Subterra currently partners with about 100 different developers, primarily major players in Ontario, including Mattamy Homes, DeSantis Homes and Chestnut Hill Developments. They have $400 million under contract, or about 50 new buildings, from Toronto to Ottawa to Calgary. Their drilling rigs are booked solid for the next year. With Chestnut Hill alone, they have five buildings under contract, all of which are in various stages of construction. The developer plans to install geothermal in all future builds, as well. “We’re very conscious about what’s happening in the environment,” Chestnut Hill chief operating officer Ralph Del Duca says. “And I think it’s a good way to give back.” It also allows them, Del Duca adds, to extend the energy stability that is geothermal’s chief selling feature: “We can give our homeowners some assurance that energy prices are going to stay at a certain number as opposed to shooting up when electricity or gas prices go up.” In heating mode, geothermal exchange costs 30% to 70% less than conventional HVAC; in cooling mode, 20% to 50%.
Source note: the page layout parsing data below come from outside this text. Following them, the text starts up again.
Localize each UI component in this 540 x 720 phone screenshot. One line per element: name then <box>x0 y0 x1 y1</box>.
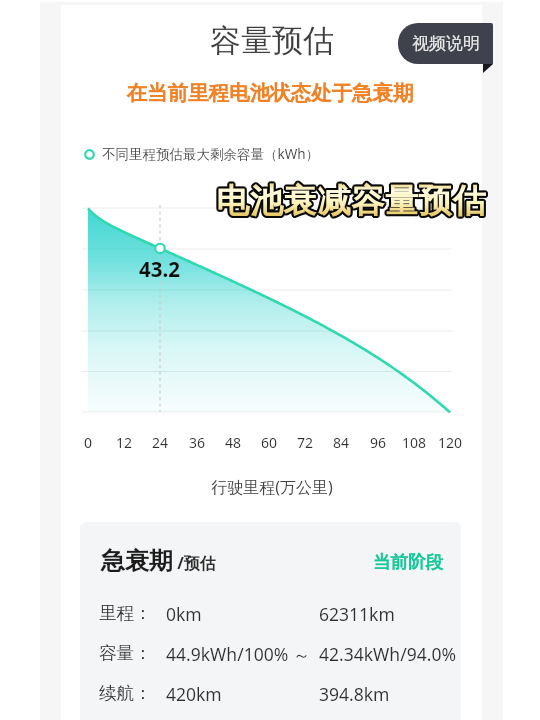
staticText: 60 <box>247 433 291 452</box>
staticText: 电池衰减容量预估 <box>218 180 489 222</box>
button[interactable]: 急衰期 <box>80 522 461 720</box>
staticText: 108 <box>392 433 436 452</box>
staticText: 48 <box>211 433 255 452</box>
staticText: 12 <box>102 433 146 452</box>
staticText: 电池衰减容量预估 <box>215 180 486 222</box>
staticText: 43.2 <box>139 255 180 283</box>
staticText: 续航： <box>99 682 152 704</box>
staticText: 容量： <box>99 642 152 664</box>
staticText: 在当前里程电池状态处于急衰期 <box>0 80 540 106</box>
staticText: 当前阶段 <box>373 551 443 573</box>
staticText: 96 <box>356 433 400 452</box>
staticText: 电池衰减容量预估 <box>216 179 487 221</box>
staticText: 72 <box>283 433 327 452</box>
staticText: 120 <box>428 433 472 452</box>
staticText: 电池衰减容量预估 <box>217 178 488 220</box>
staticText: 电池衰减容量预估 <box>216 181 487 223</box>
staticText: 行驶里程(万公里) <box>2 476 540 498</box>
button[interactable]: 视频说明 <box>398 23 493 64</box>
staticText: 不同里程预估最大剩余容量（kWh） <box>102 145 320 163</box>
staticText: 44.9kWh/100% ～ <box>166 642 311 666</box>
staticText: 电池衰减容量预估 <box>214 181 485 223</box>
staticText: 电池衰减容量预估 <box>215 178 486 220</box>
staticText: 电池衰减容量预估 <box>217 181 488 223</box>
staticText: 84 <box>319 433 363 452</box>
staticText: 电池衰减容量预估 <box>214 179 485 221</box>
staticText: 42.34kWh/94.0% <box>319 642 456 666</box>
staticText: 容量预估 <box>210 21 334 60</box>
staticText: 电池衰减容量预估 <box>216 180 487 222</box>
staticText: 电池衰减容量预估 <box>215 182 486 224</box>
staticText: 里程： <box>99 602 152 624</box>
staticText: 电池衰减容量预估 <box>217 180 488 222</box>
staticText: 电池衰减容量预估 <box>217 179 488 221</box>
staticText: 394.8km <box>319 682 390 706</box>
staticText: 电池衰减容量预估 <box>216 182 487 224</box>
staticText: 视频说明 <box>412 33 480 54</box>
staticText: 电池衰减容量预估 <box>218 181 489 223</box>
staticText: 24 <box>138 433 182 452</box>
staticText: 电池衰减容量预估 <box>217 182 488 224</box>
staticText: 急衰期 <box>101 546 173 576</box>
staticText: /预估 <box>173 552 216 574</box>
staticText: 电池衰减容量预估 <box>216 178 487 220</box>
staticText: 0 <box>66 433 110 452</box>
staticText: 36 <box>175 433 219 452</box>
staticText: 62311km <box>319 602 395 626</box>
staticText: 420km <box>166 682 222 706</box>
staticText: 电池衰减容量预估 <box>214 180 485 222</box>
staticText: 电池衰减容量预估 <box>218 179 489 221</box>
staticText: 电池衰减容量预估 <box>215 179 486 221</box>
staticText: 0km <box>166 602 202 626</box>
staticText: 电池衰减容量预估 <box>215 181 486 223</box>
Andlauer believes geothermal hit a tipping point about a year ago, likening it in timing and growth to the electric vehicle revolution. Even as systems like Subterra’s are being installed in highrises, homeowners are putting both geothermal and air-exchange heat pumps into their residences at an unprecedented clip, motivated by both rising natural gas prices and sizeable government rebates. The climate crisis has also become more terrifying by the day: record heat waves around the globe, relentless forest fires, Arctic sea ice disappearing more quickly than previously projected.

At the same time, the response to the crisis has accelerated, if belatedly: Net-zero targets are the norm, renewables are cheaper than ever, and the aforementioned government incentives for sustainable infrastructure are more plentiful than ever before. The adoption of geothermal is one, possibly big, piece of that decarbonization puzzle. “People realize that if we’re ever going to get off fossil fuels,” says MaRS’s Hamilton, “we have to electrify heating. And the best way to do that? Geothermal or air-source heat pumps are the way to go.”

Earlier this year, Subterra raised $400 million in private equity, placing that money in a special fund for project expansion. The company recently met with the mayor of St. Catharines, Ont., to discuss energy use in the city’s municipal buildings. It currently has 23 employees and is adding more each year. The only check on further expansion, Andlauer says, is purchasing and integrating more drilling companies. “We can’t buy them fast enough,” she says. Andlauer predicts a shortage of those rigs soon, but Subterra is also now working with water-well and oil companies, reconfiguring their equipment for its own purposes.

In the face of climate cataclysm, though, would all this growth be enough? Andlauer is hopeful. “We have a new generation of builders coming in,” she says. “They think differently. And home buyers, finally, are demanding green buildings. I think you’re going to see a lot more people get into geothermal—which is great.”